◆ Task prompt:
What is needed is each line of the data below that holds the string "marks".

□ □ □ □

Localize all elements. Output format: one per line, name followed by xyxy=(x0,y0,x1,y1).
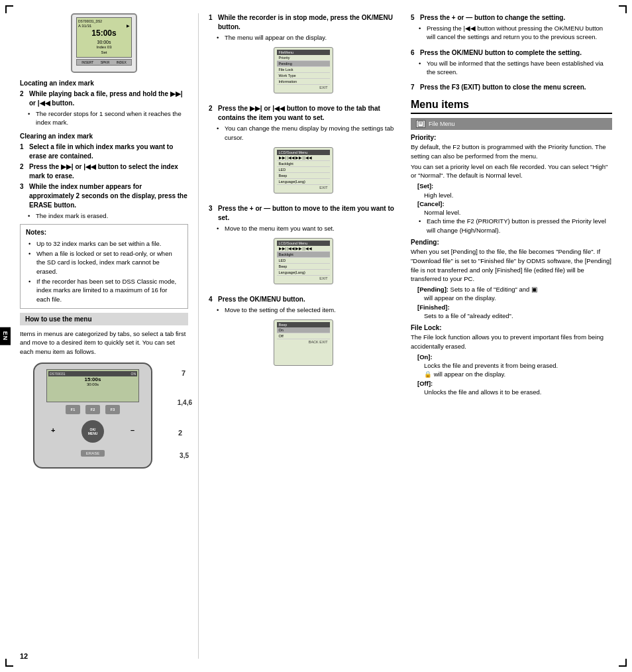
right-step5-bullet: • Pressing the |◀◀ button without pressi… xyxy=(419,24,612,42)
step1-title-text: While the recorder is in stop mode, pres… xyxy=(218,14,393,30)
note-2: • When a file is locked or set to read-o… xyxy=(28,249,182,276)
step2-content: Press the ▶▶| or |◀◀ button to select th… xyxy=(29,162,188,181)
f3-btn: F3 xyxy=(105,405,120,414)
ss1-row-0: Priority xyxy=(277,55,330,61)
note-1: • Up to 32 index marks can be set within… xyxy=(28,239,182,248)
corner-mark-bl xyxy=(5,659,13,667)
priority-text1: By default, the F2 button is programmed … xyxy=(411,142,612,161)
file-menu-label: File Menu xyxy=(429,121,455,127)
ss2-row-3: Beep xyxy=(277,173,330,179)
priority-f2-note: • Each time the F2 (PRIORITY) button is … xyxy=(419,217,612,235)
screen-icon: ▶ xyxy=(127,24,130,29)
pending-bracket-value: Sets to a file of "Editing" and xyxy=(450,286,530,293)
ss4-header: Beep xyxy=(277,322,330,327)
label-146: 1,4,6 xyxy=(178,399,192,406)
step-end: button. xyxy=(52,99,74,107)
priority-f2-note-text: Each time the F2 (PRIORITY) button is pr… xyxy=(427,217,612,235)
label-7: 7 xyxy=(182,369,185,377)
info-box: How to use the menu xyxy=(20,313,188,325)
erase-btn: ERASE xyxy=(81,450,105,457)
step-content: While playing back a file, press and hol… xyxy=(29,89,188,108)
note-1-text: Up to 32 index marks can be set within a… xyxy=(36,239,162,248)
mid-step4-title: 4 Press the OK/MENU button. xyxy=(209,295,397,304)
mid-step1-bullet: • The menu will appear on the display. xyxy=(217,33,397,42)
screenshot-4: Beep On Off BACK EXIT xyxy=(274,319,333,366)
file-lock-on: [On]: xyxy=(417,353,612,361)
ss-time-diag: 15:00s xyxy=(48,376,137,382)
ss3-header-text: LCD/Sound Menu xyxy=(279,241,308,245)
ss2-row-1: Backlight xyxy=(277,161,330,167)
file-lock-off: [Off]: xyxy=(417,379,612,388)
right-step5-bullet-text: Pressing the |◀◀ button without pressing… xyxy=(427,24,612,42)
main-content: DS700031_DS2 A 31/31 ▶ 15:00s 30:00s Ind… xyxy=(20,13,612,659)
ss4-row-0: On xyxy=(277,327,330,333)
step7-title-text: Press the F3 (EXIT) button to close the … xyxy=(420,84,586,91)
step2-bold: Press the ▶▶| or |◀◀ button to select th… xyxy=(29,163,178,180)
clearing-bullet: • The index mark is erased. xyxy=(28,211,188,220)
info-box-text: Items in menus are categorized by tabs, … xyxy=(20,329,188,356)
file-lock-off-label: [Off]: xyxy=(417,380,433,387)
locating-bullet: • The recorder stops for 1 second when i… xyxy=(28,109,188,127)
file-lock-heading: File Lock: xyxy=(411,324,612,331)
mid-step2-title: 2 Press the ▶▶| or |◀◀ button to move to… xyxy=(209,104,397,123)
screen-index: Index 03 xyxy=(78,45,130,50)
priority-set: [Set]: xyxy=(417,182,612,190)
f2-btn: F2 xyxy=(85,405,100,414)
step5-title-text: Press the + or — button to change the se… xyxy=(420,14,565,21)
step-bold: While playing back a file, press and hol… xyxy=(29,90,168,97)
step-number: 2 xyxy=(20,89,26,108)
ss1-row-4: Information xyxy=(277,79,330,85)
locating-step2: 2 While playing back a file, press and h… xyxy=(20,89,188,108)
ss4-footer: BACK EXIT xyxy=(277,339,330,345)
ss2-header: LCD/Sound Menu xyxy=(277,150,330,155)
bullet-sym-2: • xyxy=(28,211,33,220)
pending-finished-label: [Finished]: xyxy=(417,304,450,311)
ss1-header: FileMenu xyxy=(277,50,330,55)
locating-heading: Locating an index mark xyxy=(20,80,188,87)
ok-btn: OK/MENU xyxy=(81,420,104,443)
mid-step-4: 4 Press the OK/MENU button. • Move to th… xyxy=(209,295,397,370)
ss1-footer: EXIT xyxy=(277,85,330,90)
page-number: 12 xyxy=(20,652,28,660)
step-num-3: 3 xyxy=(20,182,26,210)
ss3-row-1: Backlight xyxy=(277,252,330,258)
screenshot-3-wrapper: LCD/Sound Menu ▶▶| |◀◀ ▶▶| |◀◀ Backlight… xyxy=(209,234,397,288)
fn-buttons-row: F1 F2 F3 xyxy=(34,405,151,414)
ss2-row-0: ▶▶| |◀◀ ▶▶| |◀◀ xyxy=(277,155,330,161)
screenshot-4-wrapper: Beep On Off BACK EXIT xyxy=(209,315,397,370)
file-menu-header: File Menu xyxy=(411,118,612,130)
ss3-header: LCD/Sound Menu xyxy=(277,241,330,246)
ok-area: OK/MENU + – xyxy=(34,417,151,450)
step1-content: Select a file in which index marks you w… xyxy=(29,142,188,161)
step1-bold: Select a file in which index marks you w… xyxy=(29,143,173,160)
file-lock-on-icon-text: will appear on the display. xyxy=(434,370,506,378)
device-diagram-screen: DS700031ON 15:00s 30:00s xyxy=(46,369,139,402)
step-num-1: 1 xyxy=(20,142,26,161)
device-body: DS700031ON 15:00s 30:00s F1 F2 F3 OK/MEN… xyxy=(33,363,152,469)
pending-icon: ▣ xyxy=(531,286,537,293)
right-step-5: 5 Press the + or — button to change the … xyxy=(411,13,612,42)
ss3-row-4: Language(Lang) xyxy=(277,270,330,276)
screen-set: Set xyxy=(78,50,130,56)
right-step-6: 6 Press the OK/MENU button to complete t… xyxy=(411,48,612,77)
ss3-row-0: ▶▶| |◀◀ ▶▶| |◀◀ xyxy=(277,246,330,252)
priority-cancel-label: [Cancel]: xyxy=(417,200,445,207)
mid-step-1: 1 While the recorder is in stop mode, pr… xyxy=(209,13,397,97)
pending-bracket-label: [Pending]: xyxy=(417,286,448,293)
screenshot-2: LCD/Sound Menu ▶▶| |◀◀ ▶▶| |◀◀ Backlight… xyxy=(274,147,333,194)
corner-mark-br xyxy=(619,659,627,667)
ss2-footer: EXIT xyxy=(277,185,330,190)
priority-cancel: [Cancel]: xyxy=(417,199,612,208)
mid-step1-title: 1 While the recorder is in stop mode, pr… xyxy=(209,13,397,32)
right-column: 5 Press the + or — button to change the … xyxy=(404,13,612,659)
corner-mark-tr xyxy=(619,5,627,13)
ss4-header-text: Beep xyxy=(279,323,288,327)
ss1-row-3: Work Type xyxy=(277,73,330,79)
priority-text2: You can set a priority level on each fil… xyxy=(411,162,612,181)
bottom-insert: INSERT xyxy=(81,60,93,64)
mid-step-2: 2 Press the ▶▶| or |◀◀ button to move to… xyxy=(209,104,397,197)
pending-finished-value: Sets to a file of "already edited". xyxy=(424,311,612,320)
bullet-sym: • xyxy=(28,109,33,127)
priority-heading: Priority: xyxy=(411,134,612,141)
mid-step3-bullet-text: Move to the menu item you want to set. xyxy=(225,224,335,233)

□ □ □ □

◆ Solution for this exercise:
note-1: • Up to 32 index marks can be set within… xyxy=(28,239,182,248)
note-1-text: Up to 32 index marks can be set within a… xyxy=(36,239,162,248)
step1-content: Select a file in which index marks you w… xyxy=(29,142,188,161)
step1-bold: Select a file in which index marks you w… xyxy=(29,143,173,160)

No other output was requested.